Stephan Kramer hat ebenso Recht, wenn er, im Grauzonenbereich, auf merkwürdige Praktiken hinweist, etwa auf ein Bild im Tagesspiegel, das den amerikanischen Präsidenten im Gespräch mit orthodoxen Juden als Illustration zu einem Bericht über die anstehenden Friedensverhandlungen im Nahen Osten zeigt, als ob diese Juden für Israel repräsentativ wären und mit den Verhandlungen etwas zu tun hätten. In Wahrheit handelte es sich dabei, was Kramer aufklärt, um ein älteres Foto, das keinen Zusammenhang mit der aktuellen Berichterstattung über Friedensverhandlungen im Tagesspiegel aufweist, aber nach Kramers Auffassung in dem gegebenen Kontext Israel „als einen fanatischen Gottesstaat zeichnet“. Malte Lehming beschwert sich, Kramer nenne damit den Tagesspiegel, neben anderen Zeitungen, als „Beispiel“ für „Antisemitismus in deutschen Medien“. Das nimmt er zum Anlass, die Berechtigung des Vorwurfs und die Legitimation des Argumentierenden in Frage zu stellen. „Deshalb wird der Antisemitismusvorwurf oft nur noch als Teil der jüdischen Folklore wahrgenommen, ein bisschen wie Klezmer-Musik. Der Papst warnt vor Kondom und Pille … und die Juden warnen halt vor dem stets zunehmenden Antisemitismus. Ohne viel Gefühl für Relevanz und Proportionen ziehen sie in symbolische Schlachten, auto-immunisiert gegen die Realität. Frei nach Asterix lautet das Resümee: Die spinnen, die Juden, jedenfalls einige, jedenfalls manchmal“, so abschließend Lehming in Tagesspiegel.de.
Manchmal sind die Antisemitismus-Tatbestände eindeutiger zu qualifizieren. Wer mit dem Hisbollah-Sympathisanten Finkelstein sympathisiert, muss wissen, mit wem er es zu tun hat.
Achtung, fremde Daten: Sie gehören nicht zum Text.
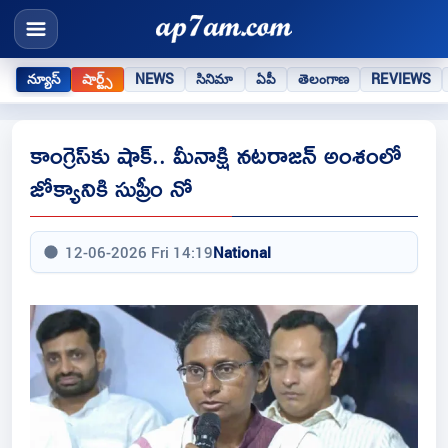
న్యూస్
షార్ట్స్
NEWS
సినిమా
ఏపీ
తెలంగాణ
REVIEWS
కాంగ్రెస్‌కు షాక్‌.. మీనాక్షి నటరాజన్‌ అంశంలో
జోక్యానికి సుప్రీం నో
12-06-2026 Fri 14:19
National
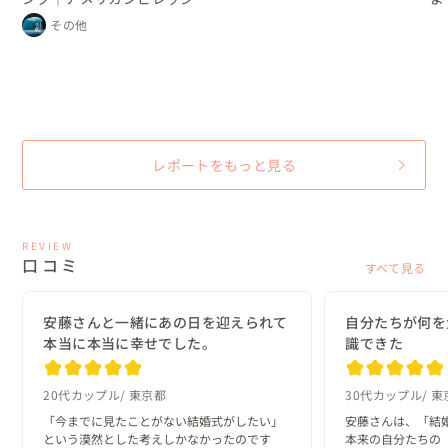
ング
レストランパーティー
プ
その他
ン
ン
な
レポートをもっと見る
REVIEW
口コミ
すべて見る
安藤さんと一緒にあの日を迎えられて
自分たちが何を
本当に本当に幸せでした。
識できた
20代カップル
東京都
30代カップル
東
「今までに見たことがない結婚式がしたい」
安藤さんは、「結
という漠然とした考えしかなかったのです
本来の自分たちの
Das gilt jedenfalls für politisch Aktive und für Journalisten. In anderen Zusammenhängen gibt es eher Zweifel und Grauzonen.
Manchen Fragen muss man sich allerdings stellen: Soll, vor dem Hintergrund der internationalen Delegitimierungskampagnen gegen Israel, die häufig die Antisemitismusgrenze überschreiten, der Iran-, Hisbollah- und Hamas-Agitation, der Brandstiftung in Worms und der allgemeinen Verbreitung der neuen antiisraelischen Antisemitismus-Positionen, die Antisemitismusbekämpfung tatsächlich nur noch als „Teil der jüdischen Folklore“ wahrgenommen werden? Und wenn das nicht so gemeint war und ist, besteht nicht Anlass zu einer Klarstellung?
Klaus Faber, Staatssekretär a. D., ist Rechtsanwalt und Publizist in Potsdam sowie Geschäftsführender Vorsitzender des Wissenschaftsforums der Sozialdemokratie in Berlin, Brandenburg und Mecklenburg-Vorpommern e. V. und Vorstandsmitglied im Koordinierungsrat deutscher Nicht-Regierungsorganisationen gegen Antisemitismus e.V.. Er ist Verfasser zahlreicher Beiträge u. a. zu bildungs- und wissenschaftspolitischen Fragen, zur Föderalismus- und Verfassungspolitik, zu Nahost-, Menschenrechts- und Antisemitismusthemen; Publikation u. a. (als Herausgeber mit Julius H. Schoeps und Sacha Stawski) des Sammelbandes „Neu-alter Judenhass“ (Verlag Berlin-Brandenburg, 2. Aufl., 2007).